#### Your goal
Find the word "Sale" in the listing. Copy out each line where it occurs.

#### Source information
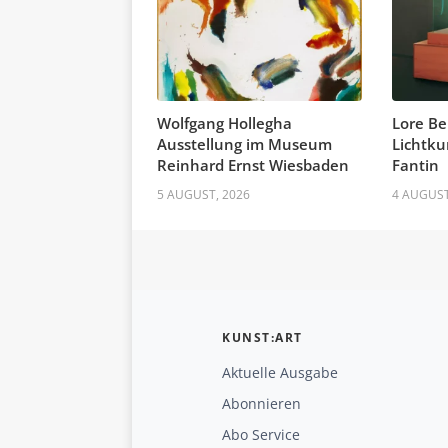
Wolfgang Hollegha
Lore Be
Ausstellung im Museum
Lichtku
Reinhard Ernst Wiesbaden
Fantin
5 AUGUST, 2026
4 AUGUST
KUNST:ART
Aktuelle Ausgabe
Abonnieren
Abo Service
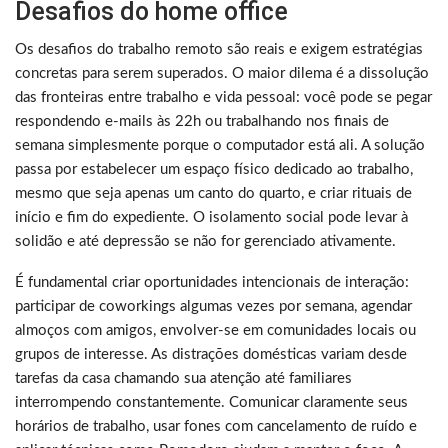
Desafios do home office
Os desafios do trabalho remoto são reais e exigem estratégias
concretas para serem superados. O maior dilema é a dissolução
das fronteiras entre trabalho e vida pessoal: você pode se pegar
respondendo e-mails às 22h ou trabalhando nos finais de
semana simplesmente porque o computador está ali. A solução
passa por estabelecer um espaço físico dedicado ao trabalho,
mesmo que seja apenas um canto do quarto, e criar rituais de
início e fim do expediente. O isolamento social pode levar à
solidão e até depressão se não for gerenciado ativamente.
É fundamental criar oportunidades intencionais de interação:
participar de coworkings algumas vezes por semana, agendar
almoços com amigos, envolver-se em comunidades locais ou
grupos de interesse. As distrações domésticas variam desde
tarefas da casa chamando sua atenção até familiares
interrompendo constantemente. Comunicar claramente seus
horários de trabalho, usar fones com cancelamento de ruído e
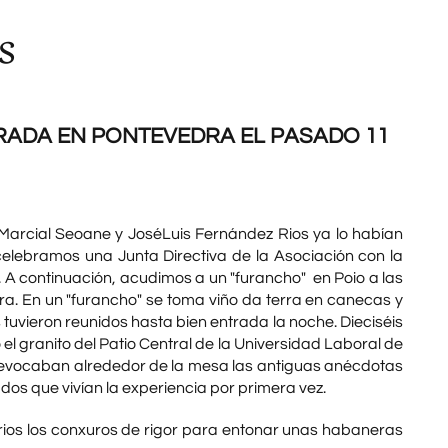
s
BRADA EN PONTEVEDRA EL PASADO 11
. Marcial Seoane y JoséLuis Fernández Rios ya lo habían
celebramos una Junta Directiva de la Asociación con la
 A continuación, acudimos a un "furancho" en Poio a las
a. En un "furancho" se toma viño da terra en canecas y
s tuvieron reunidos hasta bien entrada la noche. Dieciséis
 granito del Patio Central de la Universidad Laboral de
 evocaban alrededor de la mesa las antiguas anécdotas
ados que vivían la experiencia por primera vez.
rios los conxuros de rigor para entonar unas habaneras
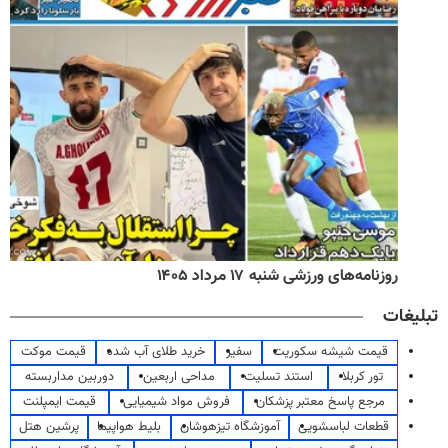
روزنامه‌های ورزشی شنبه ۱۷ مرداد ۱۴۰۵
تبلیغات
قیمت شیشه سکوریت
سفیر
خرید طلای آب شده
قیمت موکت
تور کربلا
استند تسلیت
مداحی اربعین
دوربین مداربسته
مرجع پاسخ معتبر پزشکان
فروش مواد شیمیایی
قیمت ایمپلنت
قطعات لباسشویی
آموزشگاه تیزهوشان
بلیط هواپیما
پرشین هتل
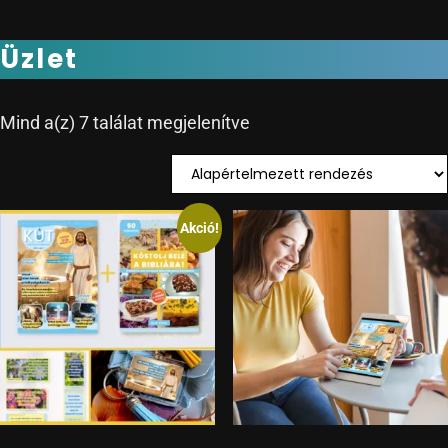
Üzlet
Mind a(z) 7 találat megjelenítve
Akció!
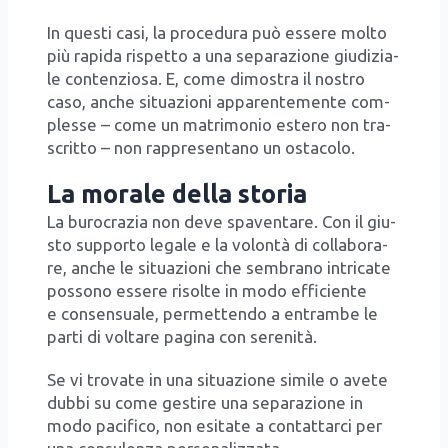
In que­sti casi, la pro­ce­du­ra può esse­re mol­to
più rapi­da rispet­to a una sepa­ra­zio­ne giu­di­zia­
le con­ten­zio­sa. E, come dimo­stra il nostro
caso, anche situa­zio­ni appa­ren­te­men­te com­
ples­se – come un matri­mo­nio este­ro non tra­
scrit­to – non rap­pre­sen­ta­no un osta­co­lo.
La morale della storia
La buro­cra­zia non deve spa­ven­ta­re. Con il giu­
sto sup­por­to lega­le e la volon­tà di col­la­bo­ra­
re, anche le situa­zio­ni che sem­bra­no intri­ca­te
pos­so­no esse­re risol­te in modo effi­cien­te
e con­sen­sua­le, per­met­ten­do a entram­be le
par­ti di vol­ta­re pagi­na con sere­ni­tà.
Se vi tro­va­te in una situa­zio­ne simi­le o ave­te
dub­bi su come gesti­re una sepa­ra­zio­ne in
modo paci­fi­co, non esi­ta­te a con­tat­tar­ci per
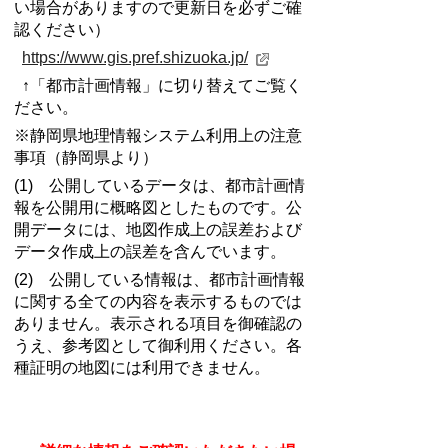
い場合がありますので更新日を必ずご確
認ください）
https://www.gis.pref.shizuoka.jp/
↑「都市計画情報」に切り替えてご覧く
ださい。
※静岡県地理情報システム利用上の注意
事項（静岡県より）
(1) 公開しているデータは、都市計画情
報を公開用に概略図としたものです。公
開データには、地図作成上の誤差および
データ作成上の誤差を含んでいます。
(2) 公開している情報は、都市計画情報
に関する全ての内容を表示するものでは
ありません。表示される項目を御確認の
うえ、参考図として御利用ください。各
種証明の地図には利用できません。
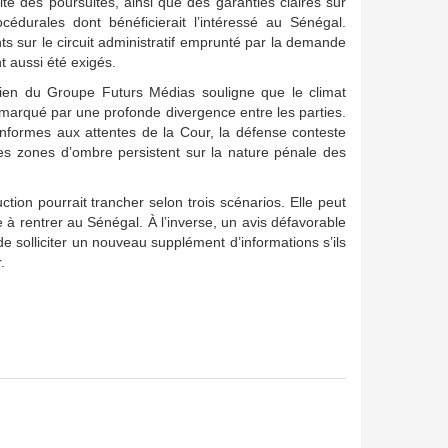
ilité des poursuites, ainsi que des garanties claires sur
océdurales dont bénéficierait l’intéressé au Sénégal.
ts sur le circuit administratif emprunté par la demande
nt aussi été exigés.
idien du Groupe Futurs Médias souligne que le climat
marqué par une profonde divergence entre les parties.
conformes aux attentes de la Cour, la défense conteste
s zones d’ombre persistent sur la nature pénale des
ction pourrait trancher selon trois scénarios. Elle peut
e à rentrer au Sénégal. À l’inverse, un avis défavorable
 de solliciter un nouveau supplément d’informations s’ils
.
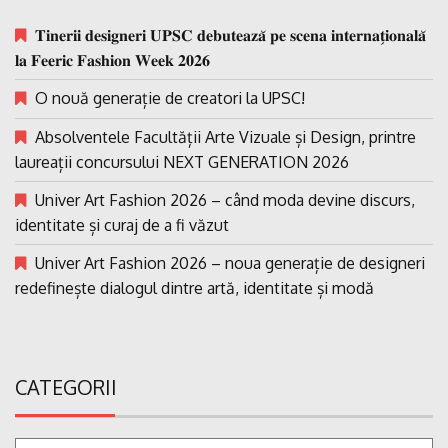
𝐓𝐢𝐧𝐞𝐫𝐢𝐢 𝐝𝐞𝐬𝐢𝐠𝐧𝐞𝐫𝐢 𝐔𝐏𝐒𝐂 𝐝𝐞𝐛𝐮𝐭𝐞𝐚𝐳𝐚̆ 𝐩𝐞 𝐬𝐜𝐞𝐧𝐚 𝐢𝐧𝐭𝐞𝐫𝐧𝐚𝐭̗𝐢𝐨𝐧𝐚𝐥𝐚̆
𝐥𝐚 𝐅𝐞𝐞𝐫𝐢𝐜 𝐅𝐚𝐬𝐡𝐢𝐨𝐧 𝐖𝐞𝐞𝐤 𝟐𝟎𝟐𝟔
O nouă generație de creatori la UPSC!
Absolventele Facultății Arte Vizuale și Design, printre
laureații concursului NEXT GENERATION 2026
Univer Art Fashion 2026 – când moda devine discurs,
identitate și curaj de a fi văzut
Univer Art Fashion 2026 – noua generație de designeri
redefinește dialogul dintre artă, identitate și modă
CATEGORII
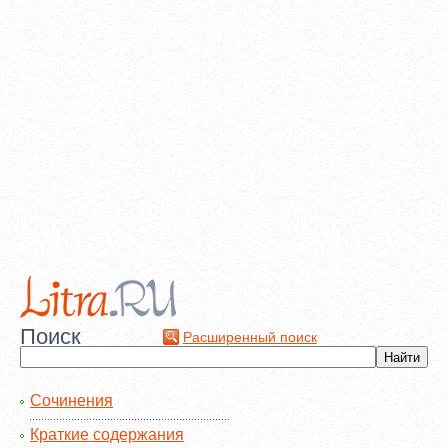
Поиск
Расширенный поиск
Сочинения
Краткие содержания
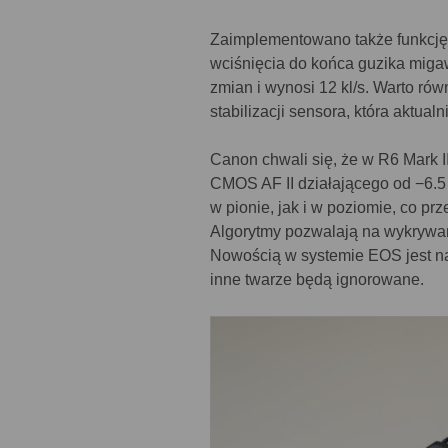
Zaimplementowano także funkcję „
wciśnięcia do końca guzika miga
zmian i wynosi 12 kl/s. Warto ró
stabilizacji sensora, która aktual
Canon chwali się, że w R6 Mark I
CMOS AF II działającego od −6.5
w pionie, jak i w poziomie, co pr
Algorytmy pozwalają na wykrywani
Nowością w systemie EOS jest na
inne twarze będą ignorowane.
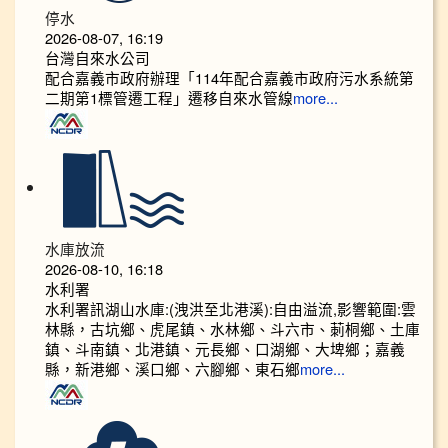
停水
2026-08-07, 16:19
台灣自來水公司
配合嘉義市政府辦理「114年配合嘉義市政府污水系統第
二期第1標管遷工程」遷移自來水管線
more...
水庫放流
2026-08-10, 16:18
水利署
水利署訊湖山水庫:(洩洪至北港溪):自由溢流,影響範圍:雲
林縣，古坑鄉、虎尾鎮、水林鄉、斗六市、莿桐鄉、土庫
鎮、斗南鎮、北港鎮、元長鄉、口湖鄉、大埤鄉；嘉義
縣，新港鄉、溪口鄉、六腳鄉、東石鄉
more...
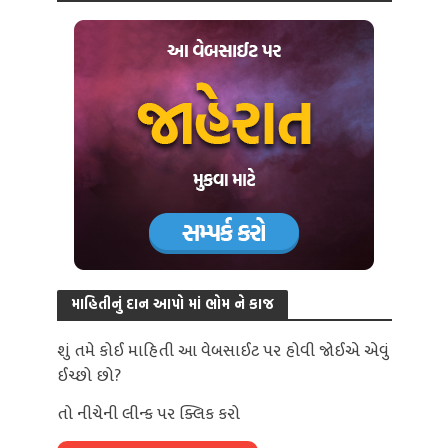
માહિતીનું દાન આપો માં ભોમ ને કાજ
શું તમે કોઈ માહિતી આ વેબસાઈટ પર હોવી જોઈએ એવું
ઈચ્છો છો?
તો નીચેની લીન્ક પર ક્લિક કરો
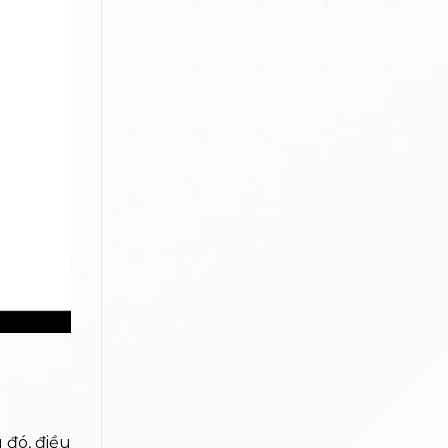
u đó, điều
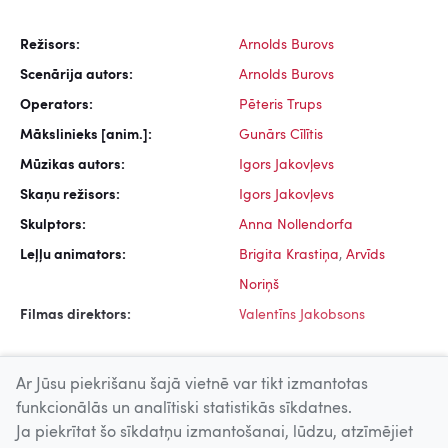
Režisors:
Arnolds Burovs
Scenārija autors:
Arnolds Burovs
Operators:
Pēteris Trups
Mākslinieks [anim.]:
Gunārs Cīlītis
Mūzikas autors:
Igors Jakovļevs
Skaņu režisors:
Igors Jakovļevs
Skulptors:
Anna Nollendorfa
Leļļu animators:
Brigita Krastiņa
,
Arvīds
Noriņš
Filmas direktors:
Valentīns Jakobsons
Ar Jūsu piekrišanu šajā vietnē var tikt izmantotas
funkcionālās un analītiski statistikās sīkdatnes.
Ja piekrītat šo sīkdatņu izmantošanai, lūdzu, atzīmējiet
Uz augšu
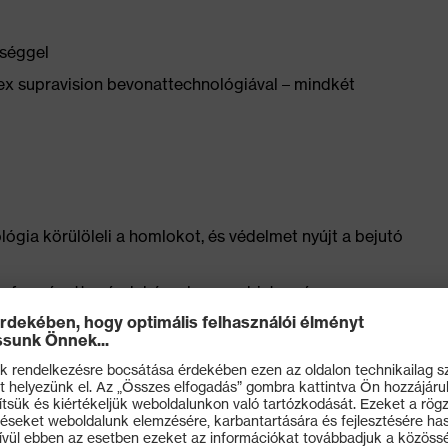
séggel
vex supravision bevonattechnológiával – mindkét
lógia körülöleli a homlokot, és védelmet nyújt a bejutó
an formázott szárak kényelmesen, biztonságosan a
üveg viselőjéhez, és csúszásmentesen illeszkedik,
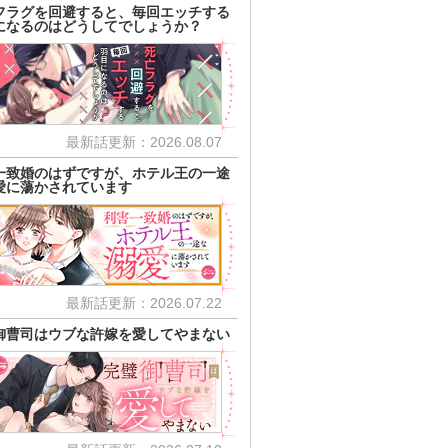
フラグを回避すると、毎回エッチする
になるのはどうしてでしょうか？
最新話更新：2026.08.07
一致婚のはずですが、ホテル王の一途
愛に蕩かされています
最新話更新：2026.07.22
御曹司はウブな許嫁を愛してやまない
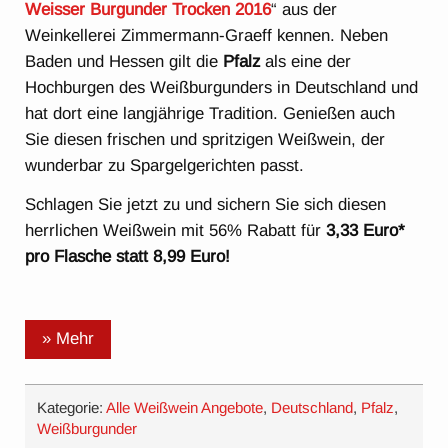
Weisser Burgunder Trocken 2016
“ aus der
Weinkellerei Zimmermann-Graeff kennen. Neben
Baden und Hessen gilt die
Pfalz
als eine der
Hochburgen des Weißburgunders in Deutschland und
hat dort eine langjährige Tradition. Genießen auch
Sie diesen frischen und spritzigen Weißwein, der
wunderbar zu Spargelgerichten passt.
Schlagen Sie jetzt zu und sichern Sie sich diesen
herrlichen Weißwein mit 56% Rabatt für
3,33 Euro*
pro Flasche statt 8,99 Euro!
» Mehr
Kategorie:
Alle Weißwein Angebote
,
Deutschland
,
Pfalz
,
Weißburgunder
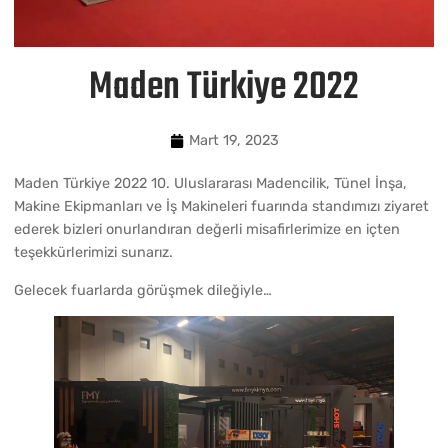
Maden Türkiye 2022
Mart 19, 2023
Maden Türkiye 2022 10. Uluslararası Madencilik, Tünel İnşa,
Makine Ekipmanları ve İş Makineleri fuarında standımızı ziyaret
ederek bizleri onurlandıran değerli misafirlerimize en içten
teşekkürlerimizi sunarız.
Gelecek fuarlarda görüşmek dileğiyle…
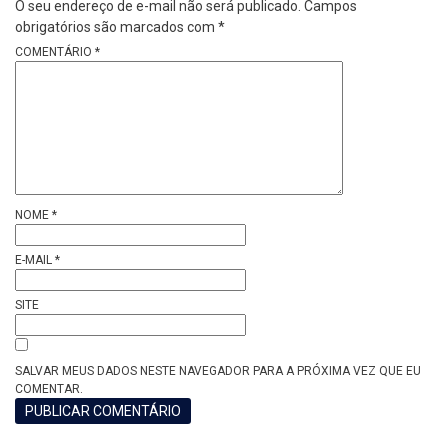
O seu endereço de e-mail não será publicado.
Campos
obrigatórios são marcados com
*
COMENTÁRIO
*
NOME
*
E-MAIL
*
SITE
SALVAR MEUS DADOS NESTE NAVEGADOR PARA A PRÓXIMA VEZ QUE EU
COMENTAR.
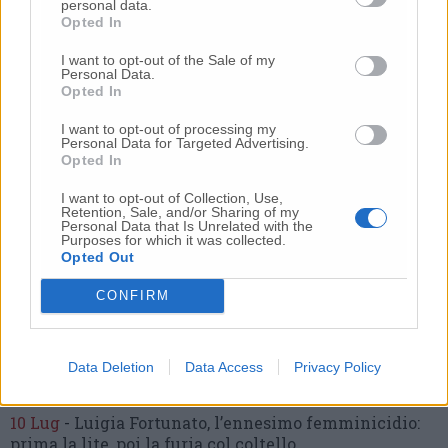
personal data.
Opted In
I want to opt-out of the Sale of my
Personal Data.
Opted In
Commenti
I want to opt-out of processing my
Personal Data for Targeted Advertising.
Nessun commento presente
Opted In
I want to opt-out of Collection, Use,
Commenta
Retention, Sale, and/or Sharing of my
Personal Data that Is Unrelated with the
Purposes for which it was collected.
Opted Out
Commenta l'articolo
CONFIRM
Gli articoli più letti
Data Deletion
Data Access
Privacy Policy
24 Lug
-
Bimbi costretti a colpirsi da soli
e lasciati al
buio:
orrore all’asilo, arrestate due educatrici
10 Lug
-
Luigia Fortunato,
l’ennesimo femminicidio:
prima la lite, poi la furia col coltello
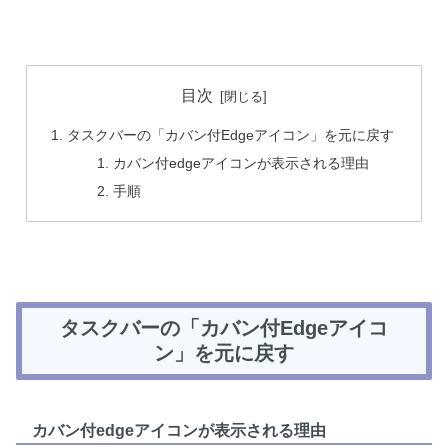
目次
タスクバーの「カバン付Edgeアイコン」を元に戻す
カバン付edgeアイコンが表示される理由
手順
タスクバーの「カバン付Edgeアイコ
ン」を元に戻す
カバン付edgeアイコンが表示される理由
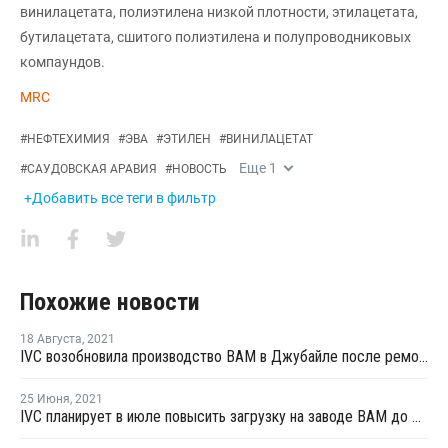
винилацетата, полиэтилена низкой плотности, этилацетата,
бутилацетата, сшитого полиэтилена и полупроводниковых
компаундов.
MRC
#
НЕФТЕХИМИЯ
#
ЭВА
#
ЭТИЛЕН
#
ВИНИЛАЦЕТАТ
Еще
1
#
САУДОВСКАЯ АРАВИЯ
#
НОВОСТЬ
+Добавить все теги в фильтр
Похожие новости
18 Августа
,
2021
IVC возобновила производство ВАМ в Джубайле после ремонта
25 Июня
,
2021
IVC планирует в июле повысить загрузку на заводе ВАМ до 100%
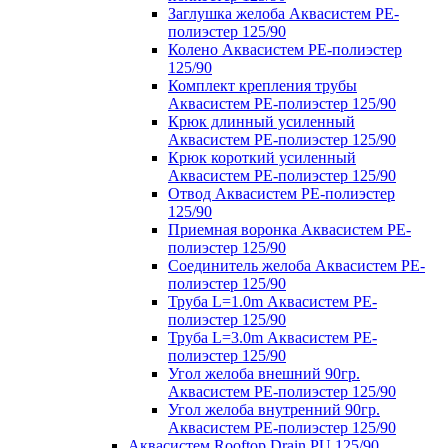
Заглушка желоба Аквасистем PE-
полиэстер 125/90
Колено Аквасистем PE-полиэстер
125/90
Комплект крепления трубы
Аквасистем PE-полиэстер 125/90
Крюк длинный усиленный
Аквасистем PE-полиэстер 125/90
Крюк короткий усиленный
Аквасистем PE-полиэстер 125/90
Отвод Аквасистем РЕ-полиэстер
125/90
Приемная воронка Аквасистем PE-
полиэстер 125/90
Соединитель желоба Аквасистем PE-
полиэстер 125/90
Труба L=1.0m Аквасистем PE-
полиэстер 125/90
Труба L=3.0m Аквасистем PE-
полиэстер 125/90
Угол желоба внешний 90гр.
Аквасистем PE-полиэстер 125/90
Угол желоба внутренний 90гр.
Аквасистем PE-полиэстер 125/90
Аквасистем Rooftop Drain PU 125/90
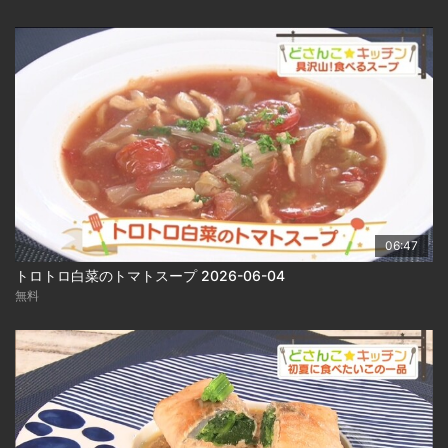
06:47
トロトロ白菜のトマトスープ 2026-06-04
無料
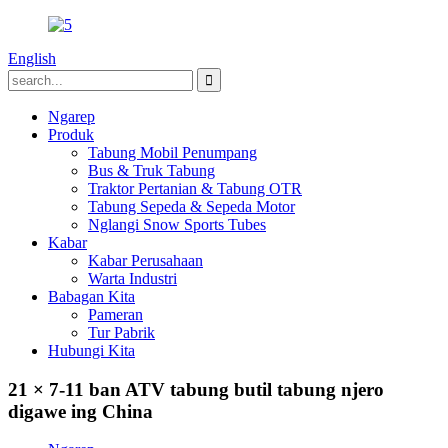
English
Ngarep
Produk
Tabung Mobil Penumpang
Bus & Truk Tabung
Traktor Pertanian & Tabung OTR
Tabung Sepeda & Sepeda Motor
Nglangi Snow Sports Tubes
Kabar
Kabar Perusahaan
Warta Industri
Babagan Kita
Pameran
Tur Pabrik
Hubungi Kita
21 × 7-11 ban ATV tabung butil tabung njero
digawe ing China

#### Solution to this task
I want to opt-out of the Sale of my
Retention, Sale, and/or Sharing of my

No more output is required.